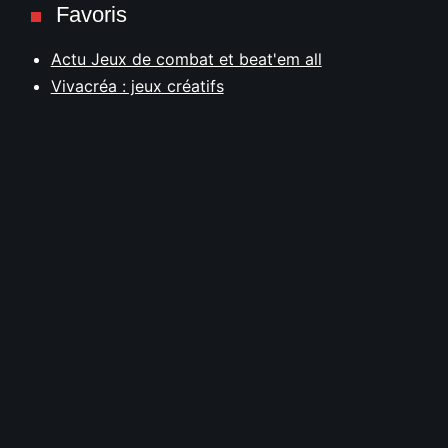
Favoris
Actu Jeux de combat et beat'em all
Vivacréa : jeux créatifs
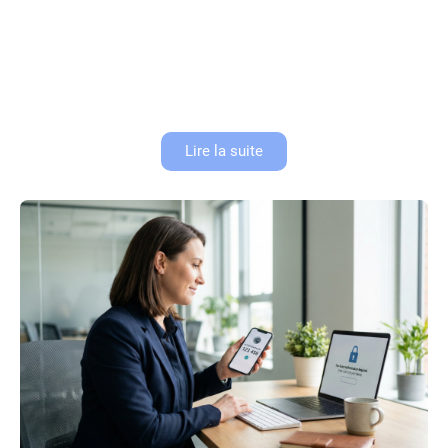
Terminal de paiement Android : la nouvelle
génération d’encaissement
L’encaissement digital a franchi une nouvelle étape avec l’arrivée des
TPE Android. Plus qu’un simple appareil de paiement, le terminal
intelligent transforme l’expérience en magasin pour les commerçants et
les...
Lire la suite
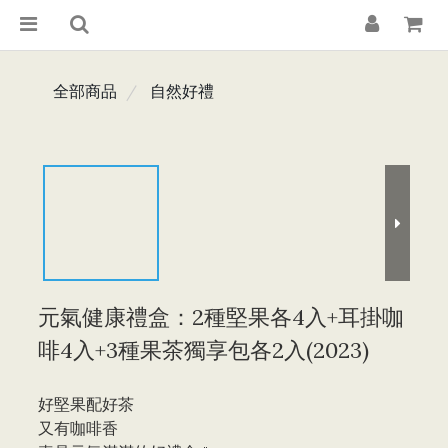
全部商品
自然好禮
元氣健康禮盒：2種堅果各4入+耳掛咖
啡4入+3種果茶獨享包各2入(2023)
好堅果配好茶
又有咖啡香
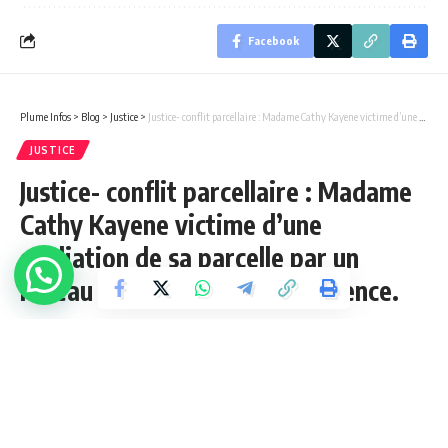
Facebook
Plume Infos
>
Blog
>
Justice
>
Justice- conflit parcellaire : Madame Cathy Kayene victime d’une spoliation de sa parcelle par un réseau des trafiquants d’influence.
JUSTICE
Justice- conflit parcellaire : Madame
Cathy Kayene victime d’une
spoliation de sa parcelle par un
réseau des trafiquants d’influence.
3 Min Lue
admin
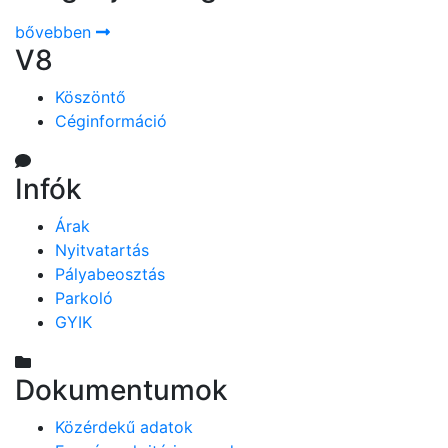
bővebben
V8
Köszöntő
Céginformáció
Infók
Árak
Nyitvatartás
Pályabeosztás
Parkoló
GYIK
Dokumentumok
Közérdekű adatok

What is being asked:
Please transcribe word for word the lines from the line with "Céginformáció" to the end of the material, both ends included.

Exercise solution:
Céginformáció
Infók
Árak
Nyitvatartás
Pályabeosztás
Parkoló
GYIK
Dokumentumok
Közérdekű adatok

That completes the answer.